Some Snapshots of the Shifts in Higher Ed

A cluster of related articles on higher education.

1. From Washington Monthly: why states are funding higher ed less.

State support comes out of taxes. When the economy goes bad, states collect less money in taxes. States, however, are legally required to fund certain things. Pension plans, for instance, are usually not things the governor can simply reduce or cut one year. He has to pay for them. To a certain extent this makes sense, but it can be devastating for other items in the state budget.

2. A longer Washington Monthly piece on how Silicon Valley entrepreneurs are seeking to make money off higher education, if they can just find the right key.

So the VC guys and the start-ups look at K-12 and higher education, which between them cost over $1 trillion per year in America, and much more around the world. They see businesses that are organized around communication between people and the exchange of information [like Facebook], two things that are increasingly happening over the Internet. Right now, nearly all of that communication and exchange happens on physical platforms—schools and colleges—that were built a long time ago. A huge amount of money is tied up in labor and business arrangements that depend on things staying that way. How likely are they to stay that way, in the long term? Sure, there are a ton of regulatory protections and political complications tied up in the fact that most education is funded by the taxpayer. As always, the timing would be difficult, and there is as much risk in being too early as too late.

Still, $1 trillion, just sitting there. And how much does it cost for a firm like Learn Capital to invest in a few people sitting around a table with their MacBook Airs? That’s a cheap lottery ticket with a huge potential jackpot waiting for whomever backs the winning education platform.

3. Meanwhile, the Community College Dean, of the blog with the same name, thinks about the “Big Sort,” where educated people from top-tier schools marry each other and cluster in certain places, and the “two-body problem” in academia. But mostly he wonders what the future role of community colleges will be.

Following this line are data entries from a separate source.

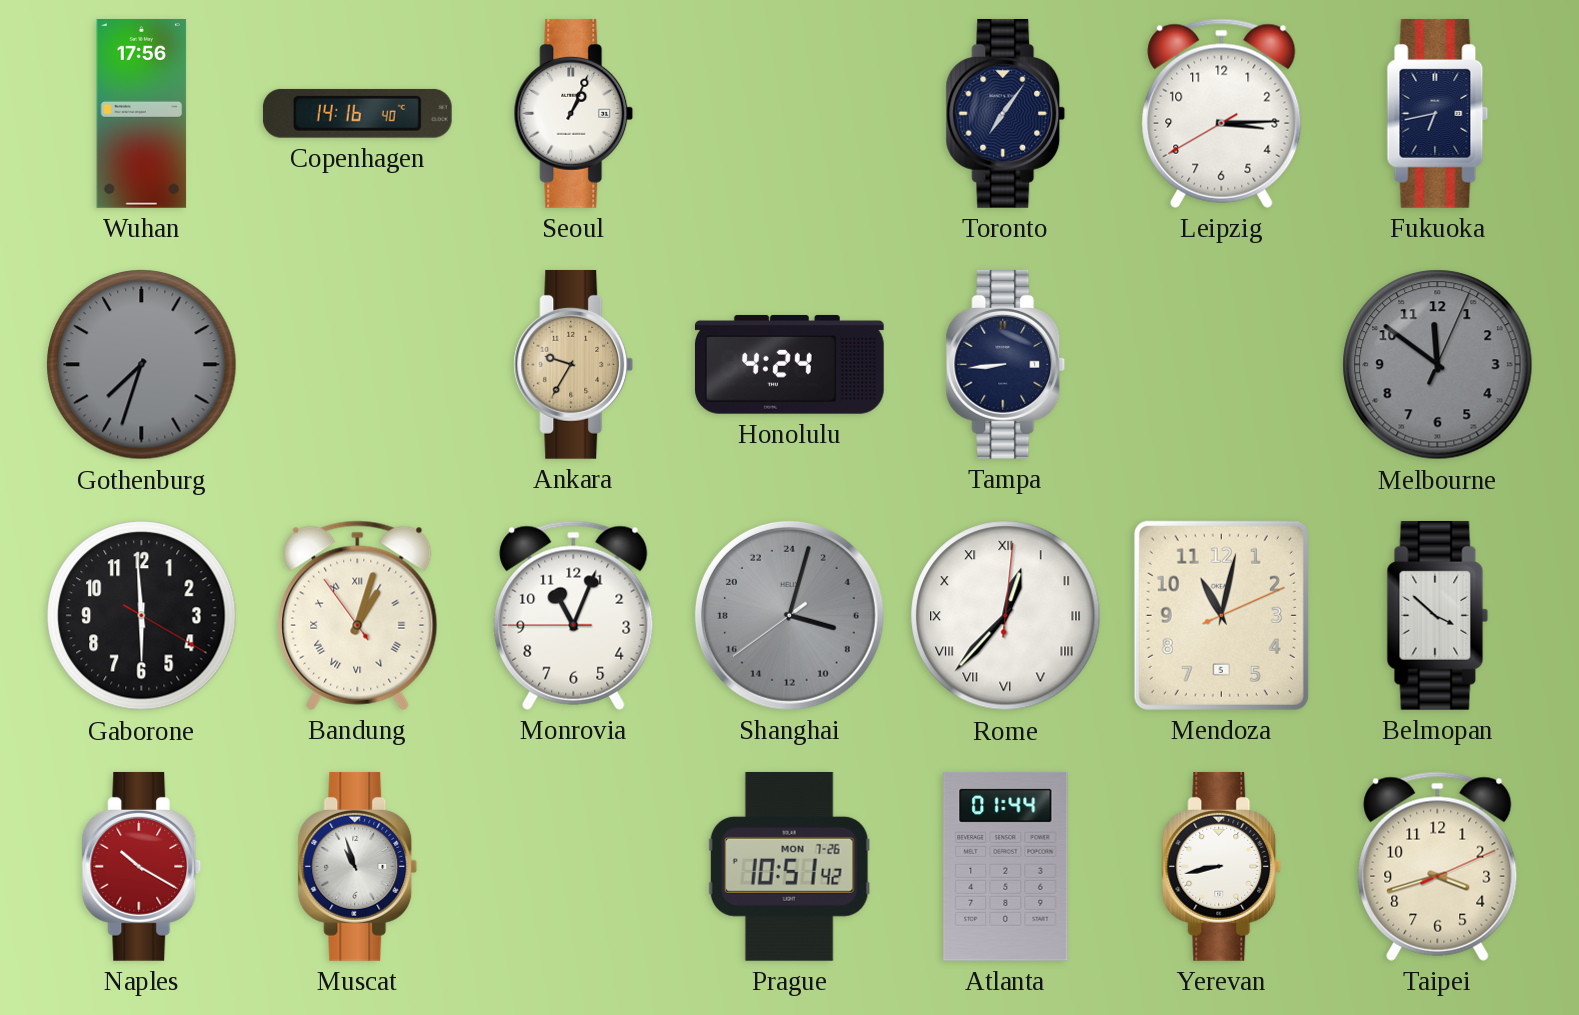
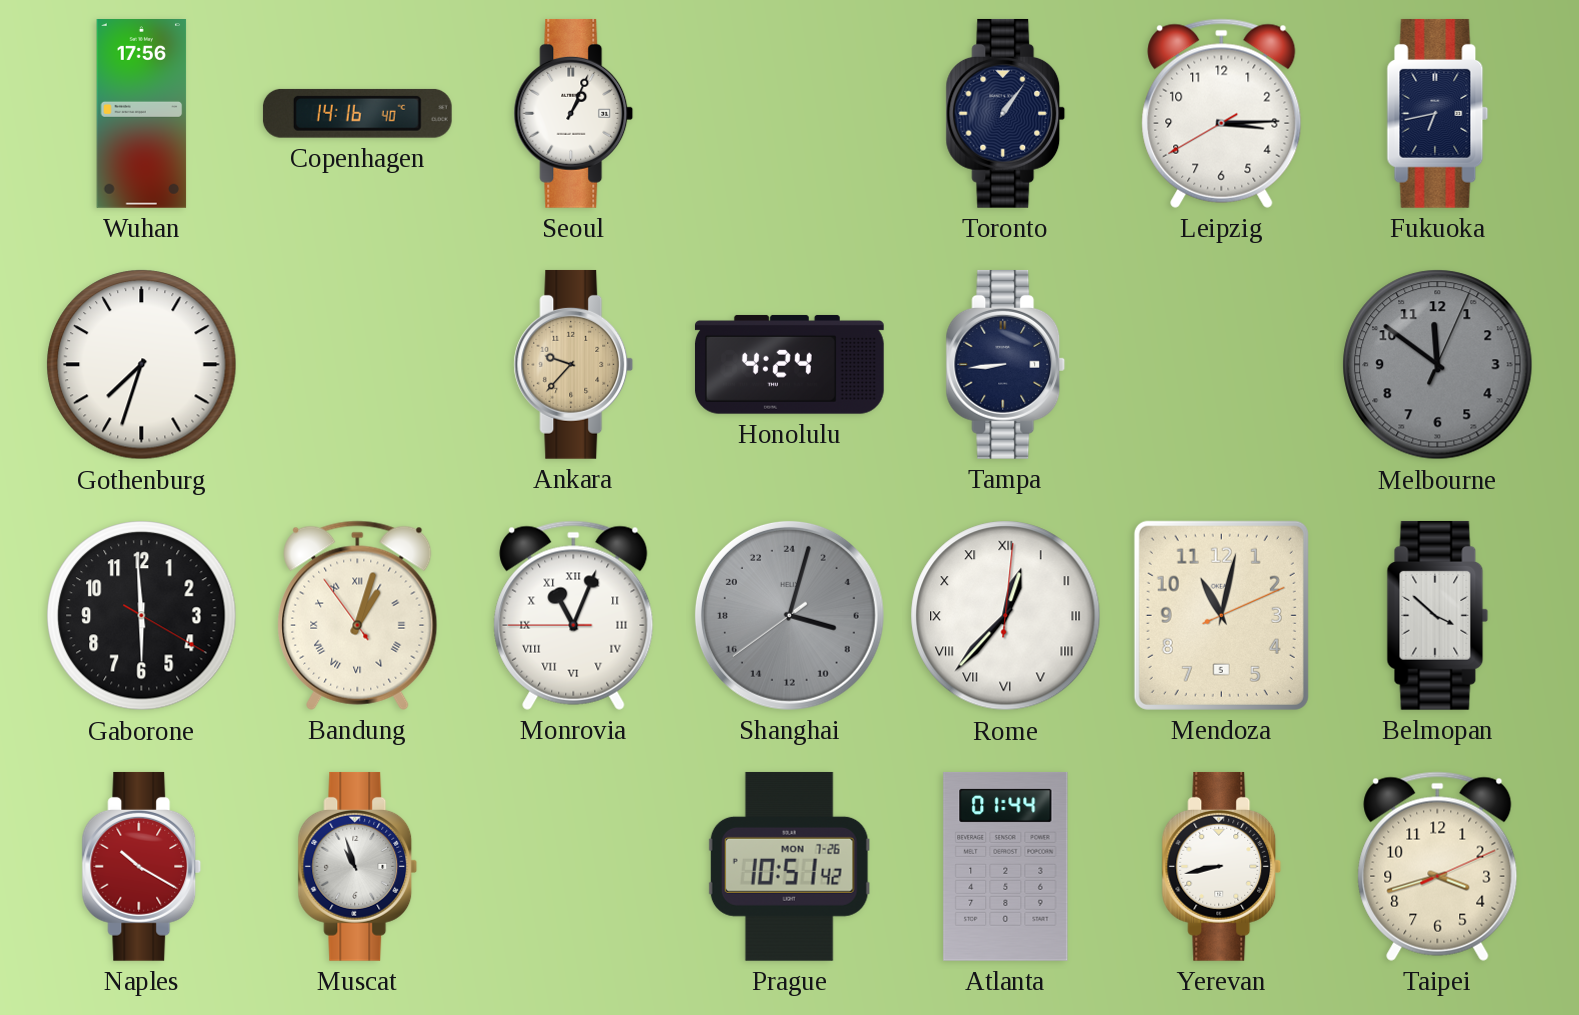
Toronto: 7:06 -> 1:06
Gothenburg dial: grey -> white
Ankara: 9:35 -> 9:37
Monrovia numerals: Arabic -> Roman
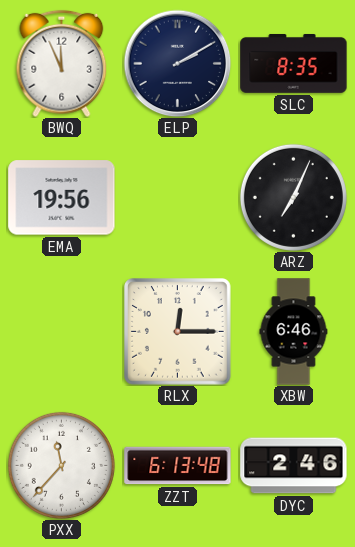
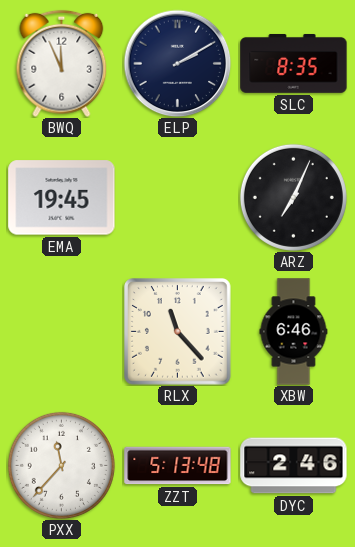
EMA: 19:56 -> 19:45
RLX: 12:15 -> 11:23
ZZT: 6:13 -> 5:13
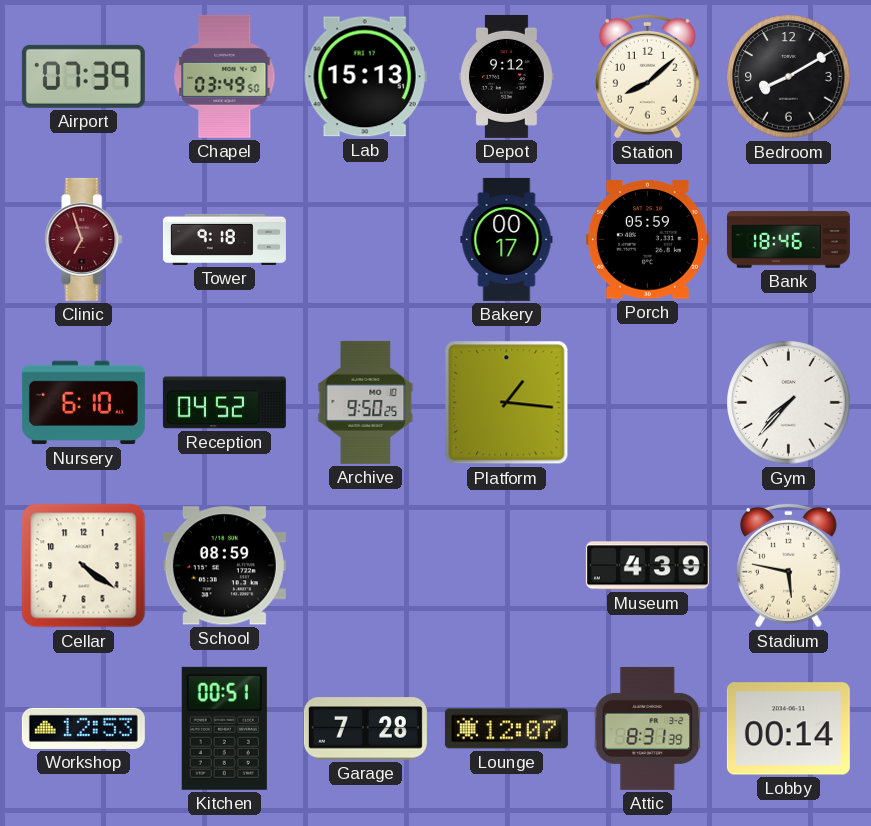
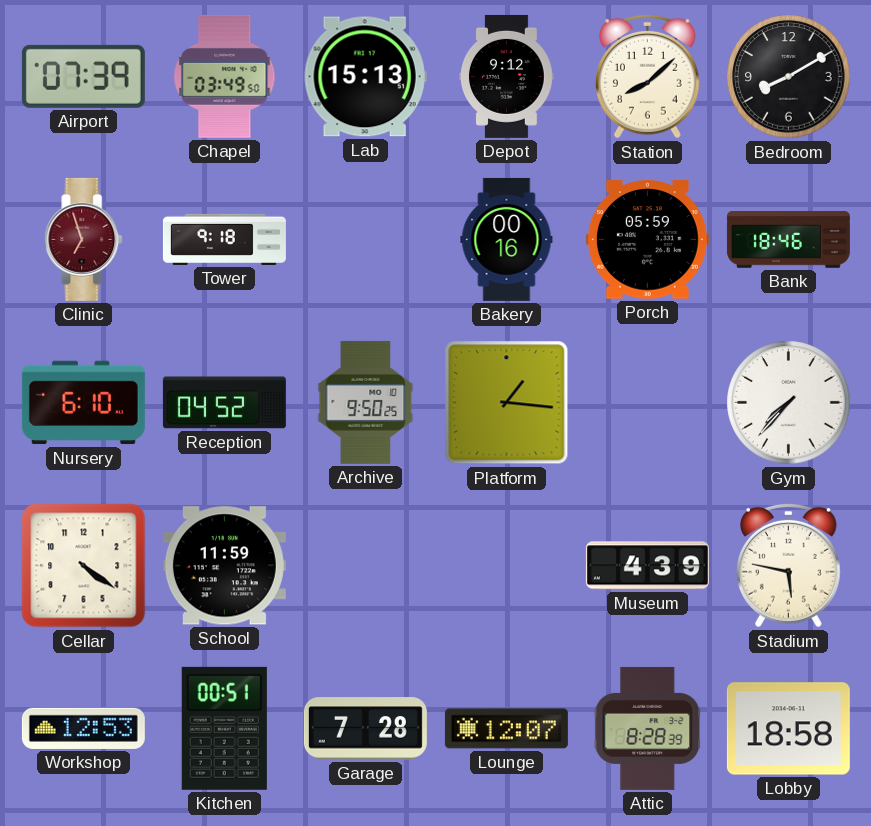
Bakery: 00:17 -> 00:16
School: 08:59 -> 11:59
Attic: 8:31 -> 8:28
Lobby: 00:14 -> 18:58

 Community colleges, by dint of the “community” part, are tied to particular places.  As those places become more polarized, and as instruction becomes more removed from those places, some of the baseline assumptions of the colleges come into question.

One Comment

  1. Rummah says:

    The community college piece had me pondering for awhile. Years ago I worked in one of the fly-over states. One of the secretaries at the company where I was employed had relocated there from NYC because her husband had found a position at a local college. She hated the town so much she divorced him to move back.